## [Activity]
Keep only the lines of the material below that contain the word "Gesundbrunnen". Copy those lines.

## [Extracted material]
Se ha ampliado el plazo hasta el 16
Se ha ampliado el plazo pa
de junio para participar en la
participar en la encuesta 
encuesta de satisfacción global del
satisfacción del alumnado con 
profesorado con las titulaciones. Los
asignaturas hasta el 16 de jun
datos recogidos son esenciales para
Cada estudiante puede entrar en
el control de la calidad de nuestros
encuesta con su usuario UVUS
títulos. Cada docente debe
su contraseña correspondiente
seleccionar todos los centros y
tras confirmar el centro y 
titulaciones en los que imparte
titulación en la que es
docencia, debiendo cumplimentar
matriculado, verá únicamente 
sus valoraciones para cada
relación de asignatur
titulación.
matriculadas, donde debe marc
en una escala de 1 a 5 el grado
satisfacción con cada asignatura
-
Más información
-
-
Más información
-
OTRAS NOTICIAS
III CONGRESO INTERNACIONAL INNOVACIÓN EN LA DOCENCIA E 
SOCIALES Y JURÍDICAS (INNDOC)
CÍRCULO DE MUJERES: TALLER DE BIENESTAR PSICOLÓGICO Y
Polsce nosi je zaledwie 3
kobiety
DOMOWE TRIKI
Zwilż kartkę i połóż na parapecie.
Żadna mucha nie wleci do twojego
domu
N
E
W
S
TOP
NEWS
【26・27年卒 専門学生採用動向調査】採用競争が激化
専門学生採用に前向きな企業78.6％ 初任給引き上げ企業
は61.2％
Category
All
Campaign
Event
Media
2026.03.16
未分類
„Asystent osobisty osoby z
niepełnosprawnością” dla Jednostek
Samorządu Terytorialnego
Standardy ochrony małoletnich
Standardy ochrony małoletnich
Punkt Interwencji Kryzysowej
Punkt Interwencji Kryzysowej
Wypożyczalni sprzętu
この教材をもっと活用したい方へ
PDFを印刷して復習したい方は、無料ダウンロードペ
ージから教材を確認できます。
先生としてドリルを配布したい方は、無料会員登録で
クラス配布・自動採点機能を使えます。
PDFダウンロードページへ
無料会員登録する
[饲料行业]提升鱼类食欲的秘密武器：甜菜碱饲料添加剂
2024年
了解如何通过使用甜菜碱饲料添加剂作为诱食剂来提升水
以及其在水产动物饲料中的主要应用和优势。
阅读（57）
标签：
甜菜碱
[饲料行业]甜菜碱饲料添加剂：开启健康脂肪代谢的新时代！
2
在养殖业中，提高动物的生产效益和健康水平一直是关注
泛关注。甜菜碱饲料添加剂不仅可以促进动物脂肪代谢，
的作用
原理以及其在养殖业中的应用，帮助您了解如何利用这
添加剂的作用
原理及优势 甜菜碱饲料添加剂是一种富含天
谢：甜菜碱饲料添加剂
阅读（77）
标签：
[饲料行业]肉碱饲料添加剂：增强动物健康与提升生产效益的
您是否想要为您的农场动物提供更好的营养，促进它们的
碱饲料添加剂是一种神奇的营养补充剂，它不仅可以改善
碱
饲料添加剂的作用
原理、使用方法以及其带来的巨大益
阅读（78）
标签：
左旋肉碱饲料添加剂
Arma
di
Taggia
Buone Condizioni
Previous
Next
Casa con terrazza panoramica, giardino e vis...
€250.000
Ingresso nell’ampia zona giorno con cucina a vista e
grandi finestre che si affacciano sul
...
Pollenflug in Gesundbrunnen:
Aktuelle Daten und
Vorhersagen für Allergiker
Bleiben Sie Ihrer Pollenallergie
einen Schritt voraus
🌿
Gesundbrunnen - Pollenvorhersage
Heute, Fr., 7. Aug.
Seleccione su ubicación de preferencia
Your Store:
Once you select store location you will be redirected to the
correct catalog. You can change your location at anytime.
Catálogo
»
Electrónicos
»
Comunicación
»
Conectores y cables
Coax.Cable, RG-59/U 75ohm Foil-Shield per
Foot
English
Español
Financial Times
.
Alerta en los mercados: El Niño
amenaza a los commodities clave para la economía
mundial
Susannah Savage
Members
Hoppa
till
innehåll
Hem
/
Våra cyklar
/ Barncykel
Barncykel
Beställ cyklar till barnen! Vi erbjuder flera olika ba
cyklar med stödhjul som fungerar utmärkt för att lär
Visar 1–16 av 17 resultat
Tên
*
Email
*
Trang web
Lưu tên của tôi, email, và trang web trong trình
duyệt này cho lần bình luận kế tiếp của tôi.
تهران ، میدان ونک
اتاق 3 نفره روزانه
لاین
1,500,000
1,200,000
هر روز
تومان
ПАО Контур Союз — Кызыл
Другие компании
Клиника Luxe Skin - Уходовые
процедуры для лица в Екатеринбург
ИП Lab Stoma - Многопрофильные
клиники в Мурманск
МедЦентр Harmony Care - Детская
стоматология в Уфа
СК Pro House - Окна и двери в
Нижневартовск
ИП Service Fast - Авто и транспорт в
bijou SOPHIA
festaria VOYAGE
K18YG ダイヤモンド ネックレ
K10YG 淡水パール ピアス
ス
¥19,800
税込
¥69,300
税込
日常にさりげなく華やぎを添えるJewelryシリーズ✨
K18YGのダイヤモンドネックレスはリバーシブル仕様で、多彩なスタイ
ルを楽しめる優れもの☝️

## [Exercise result]
Pollenflug in Gesundbrunnen:
Gesundbrunnen - Pollenvorhersage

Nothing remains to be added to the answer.